◆ **Exercise directions**
The answer must be a single number, namely how many lines in the entries below contain the string "because".

BEGIN Exercise materials

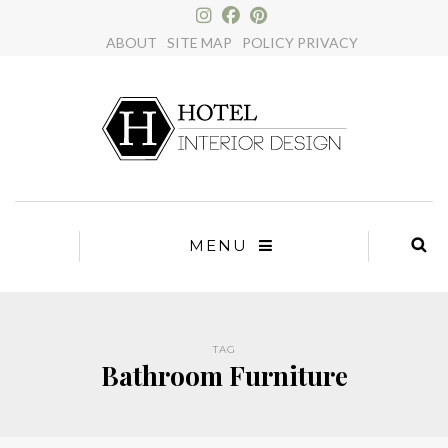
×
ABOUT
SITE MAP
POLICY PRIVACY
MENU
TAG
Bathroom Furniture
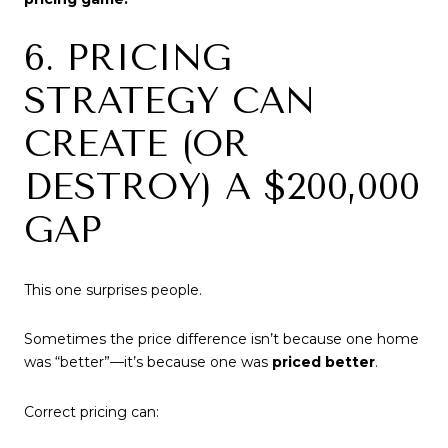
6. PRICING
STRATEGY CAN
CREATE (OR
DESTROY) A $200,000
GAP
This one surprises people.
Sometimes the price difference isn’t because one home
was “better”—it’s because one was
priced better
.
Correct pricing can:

END Exercise materials
BEGIN Exercise materials

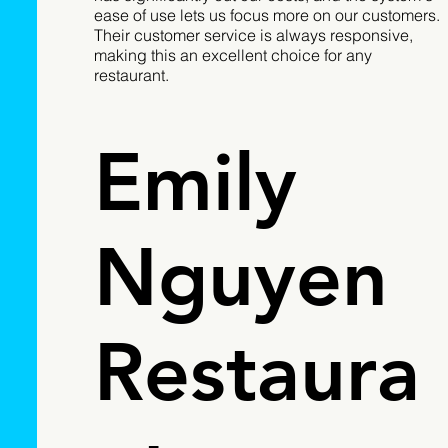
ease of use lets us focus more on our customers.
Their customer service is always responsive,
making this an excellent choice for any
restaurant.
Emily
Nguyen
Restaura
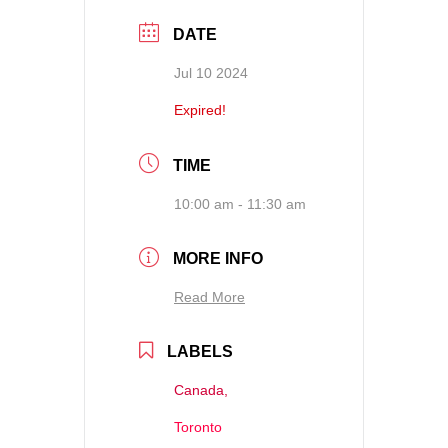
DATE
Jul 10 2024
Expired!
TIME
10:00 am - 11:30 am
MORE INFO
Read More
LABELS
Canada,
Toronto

END Exercise materials

◆ **Exercise solution**
2